Bertie Commissioners save health and wellness program
Published 2:27 pm Saturday, September 26, 2009
WINDSOR – Some of Bertie County’s senior citizens came seeking help.
They found it.
Monday night during the regular meeting of the Bertie County Commissioners, a group of senior citizens came seeking help in saving a health and wellness program that has been active in the county for 20 years.
“As you probably already know, the budget crisis in North Carolina has caused the elimination of Community Service Support grants,” said Mary Davis, a spokesperson for the group. “A portion of those grants, through Martin Community College and Roanoke Chowan Community College, funded the Health and Wellness program in its entirety. With those grants no longer available, the entire program is in serious jeopardy.”
Davis said the senior citizens were asking the county to help them keep the program going.
“These seniors have shouldered much of the financial burdens of the county for decades,” she said. “They now ask you, as their elected representatives, to assist them in retaining a program that has become vital to their health and well-being.”
The program has two locations, in Windsor and in Colerain. The Windsor location was funded by grants through Martin Community College and the one in Colerain was funded by a grant through RCCC.
The estimated cost of the program is approximately $9,000 per year, but Davis said those funds were well worth the expenditure.
“The total cost to continue Health and Wellness is $750 per month and, in all likelihood, that amount is only a fraction of what it saves the county in additional health costs,” Davis stressed.
The spokesperson also said the seniors were willing to help with the costs as much as possible, but that some of them could not afford even a token amount.

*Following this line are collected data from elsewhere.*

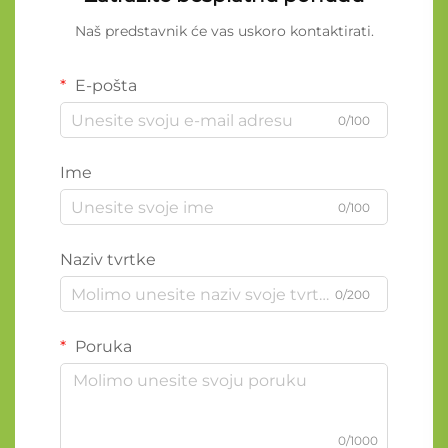
Naš predstavnik će vas uskoro kontaktirati.
E-pošta
0/100
Ime
0/100
Naziv tvrtke
0/200
Poruka
0/1000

“It would be a disaster for them to have to leave the program because they had to choose between it and other necessities,” Davis said. “Therefore, to be blunt, your assistance is vital. We ask you for your serious and thoughtful consideration.”

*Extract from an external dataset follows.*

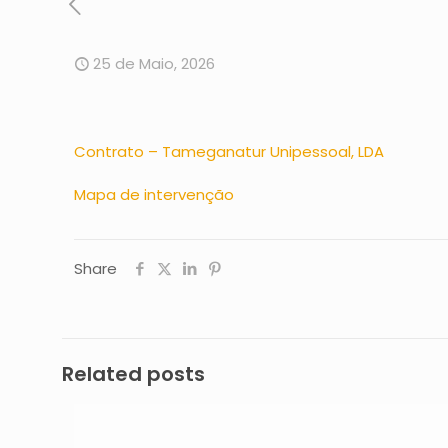
25 de Maio, 2026
Contrato – Tameganatur Unipessoal, LDA
Mapa de intervenção
Share
Related posts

Bertie County Manager Zee Lamb said he had become aware of the situation through telephone calls from some commissioners who were concerned.

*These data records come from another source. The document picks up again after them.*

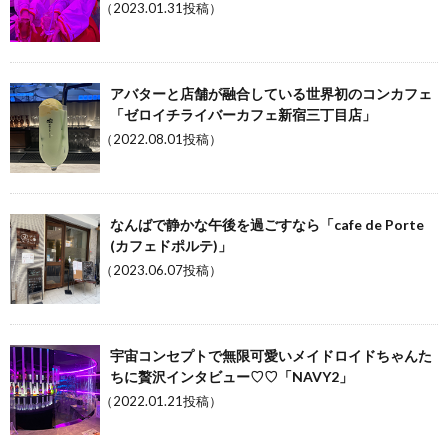
（2023.01.31投稿）
アバターと店舗が融合している世界初のコンカフェ
「ゼロイチライバーカフェ新宿三丁目店」
（2022.08.01投稿）
なんばで静かな午後を過ごすなら「cafe de Porte
(カフェドポルテ)」
（2023.06.07投稿）
宇宙コンセプトで無限可愛いメイドロイドちゃんた
ちに贅沢インタビュー♡♡「NAVY2」
（2022.01.21投稿）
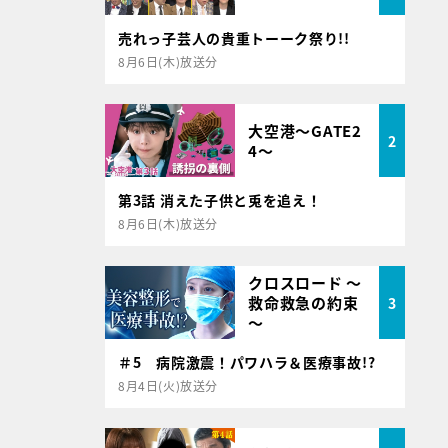
売れっ子芸人の貴重トーーク祭り!!
8月6日(木)放送分
大空港～GATE2
2
4～
第3話 消えた子供と兎を追え！
8月6日(木)放送分
クロスロード ～
救命救急の約束
3
～
＃5 病院激震！パワハラ＆医療事故!?
8月4日(火)放送分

“My estimate was about $9,000 or $10,000 per year,” Lamb said. “That is in line with the figure they have given you.”
Lamb said the situation was one that had become all too common with local officials trying to pick up expenditures the state had declined to pay.
“This is another example of the state withdrawing funding and leaving it on the local government,” he said. “Eventually these unfunded mandates will leave the commissioners, who haven’t raised taxes in nine years, with no choice but to look at that possibility.”
Lamb said the board was, however, concerned about the program.
He also said if the county took over the funding of the program, it would likely need to be moved from the Bertie Council on Aging to the Bertie County Recreation Department for administrative purposes only. The decision was made to research the program and make sure that was possible.
After the discussion, Commissioner J. Wallace Perry made the motion to provide $9,000 in funding for the health and wellness classes with Commissioner Rick Harrell offering a second. It passed by a unanimous vote.
As the group offered their thanks to the board, Commissioner Charles Smith reminded them they had friends sitting there.
“You should have known when you walked in and saw that three of us were senior citizens, you were okay,” Smith said.
Several of the seniors took time to personally thank the board before they left the meeting.